Arthur Blank has built hundreds of Home Depot stores, but the impact of a more iconic structure—the Empire State Building—inspired the Queens native like no other project across the globe. “It was ahead of its time when it was built in 1930,” says Blank, “but it quickly became the heartbeat of the city.”
Blank’s intentions for the dazzlingly complex, $1.6-billion Mercedes-Benz Stadium were to create a similar cultural hive for downtown Atlanta, the heartbeat of an entertainment and parks district that would bolster its neighboring communities. An instant landmark, the stadium’s wing-like exterior sections (an allusion to falcons in flight), 16-story “window to the city,” immense video halo board, and ocular roof of eight translucent petals have certainly made a splash.

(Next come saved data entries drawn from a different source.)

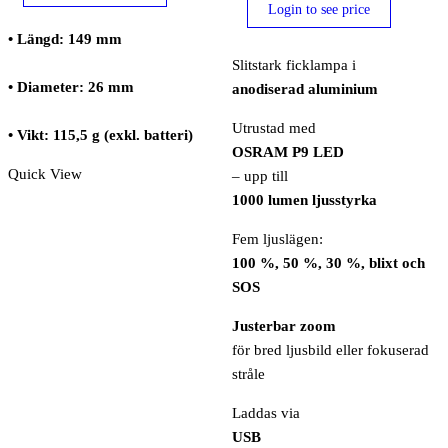
Login to see price
• Längd: 149 mm
Slitstark ficklampa i
• Diameter: 26 mm
anodiserad aluminium
Utrustad med
• Vikt: 115,5 g (exkl. batteri)
OSRAM P9 LED
Quick View
– upp till
1000 lumen ljusstyrka
Fem ljuslägen:
100 %, 50 %, 30 %, blixt och
SOS
Justerbar zoom
för bred ljusbild eller fokuserad
stråle
Laddas via
USB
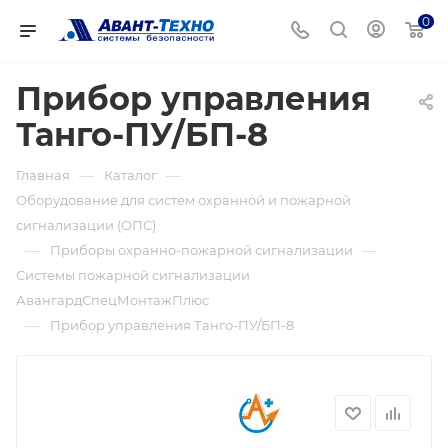
0
Прибор управления
Танго-ПУ/БП-8
—
—
Главная
Каталог
Оборудование для систем охранной и пожарной
сигнализации (ОПС)
—
—
Приборы охранно-пожарной сигнализации
Системы пожарной сигнализации
АвангардСпецМонтажПлюс
—
Прибор управления Танго-ПУ/БП-8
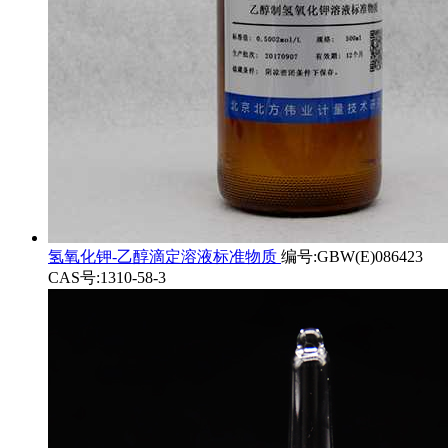
氢氧化钾-乙醇滴定溶液标准物质
编号:GBW(E)086423
CAS号:1310-58-3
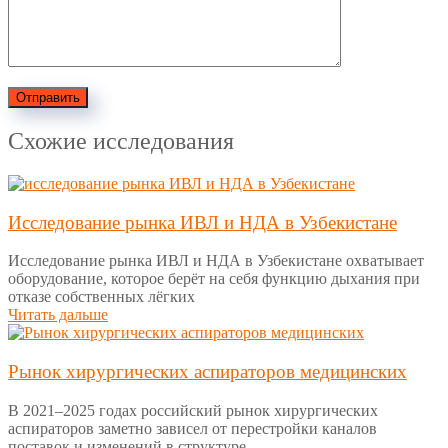
Отправить
Схожие исследования
Исследование рынка ИВЛ и НДА в Узбекистане
Исследование рынка ИВЛ и НДА в Узбекистане охватывает
оборудование, которое берёт на себя функцию дыхания при
отказе собственных лёгких
Читать дальше
Рынок хирургических аспираторов медицинских
В 2021–2025 годах российский рынок хирургических
аспираторов заметно зависел от перестройки каналов
поставок и изменений в структуре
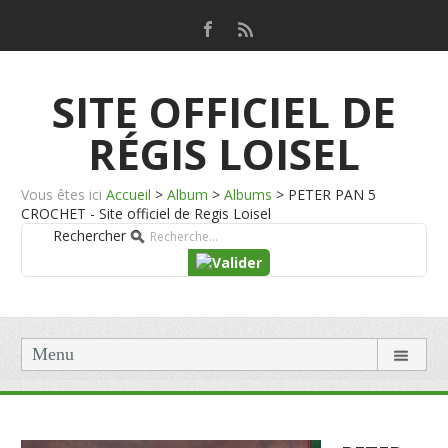
SITE OFFICIEL DE
RÉGIS LOISEL
Vous êtes ici
Accueil
>
Album
>
Albums
>
PETER PAN 5
CROCHET - Site officiel de Regis Loisel
Rechercher
Menu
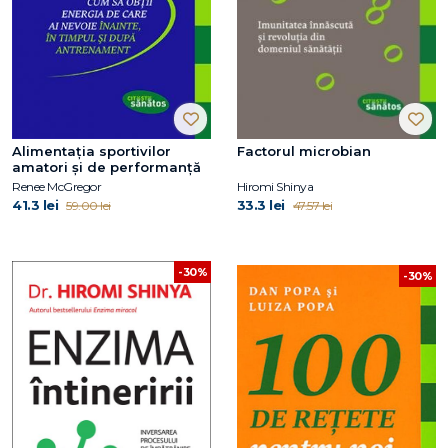
Alimentația sportivilor
Factorul microbian
amatori și de performanță
Renee McGregor
Hiromi Shinya
41.3 lei
33.3 lei
59.00 lei
47.57 lei
-30%
-30%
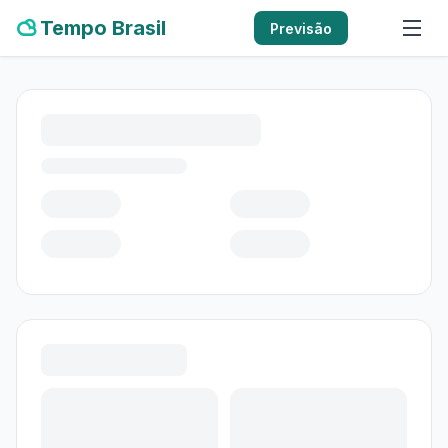
Tempo Brasil
Previsão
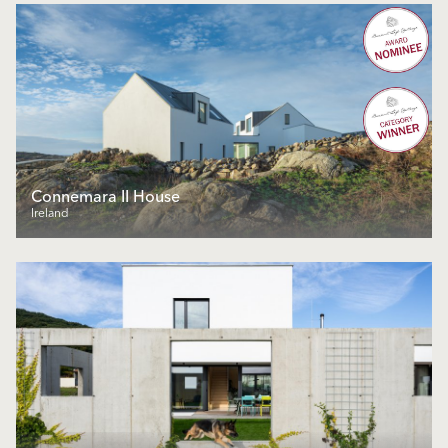
Connemara II House
Ireland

However, Blank says the most difficult—and important—challenge of designing the stadium was not enhancing the fan experience but addressing deep-rooted struggles in the communities next door. To provide opportunities for neighbors, the Blank Family Foundation and other local partners created a job training program called Westside Works, which had produced more than 500 graduates (with more than 200 helping build the stadium), representing about $11 million in wages by the time the stadium opened. “I’m personally most excited and encouraged by the progress we’re seeing in these communities,” Blank says.
Blank was also determined to reimagine the stadium experience at every level. If a proposed element reminded him or his team of any other professional venue, “we immediately crossed it off the list,” he says. Blank hopes the finished project will serve Atlanta as a hub and architectural inspiration for generations.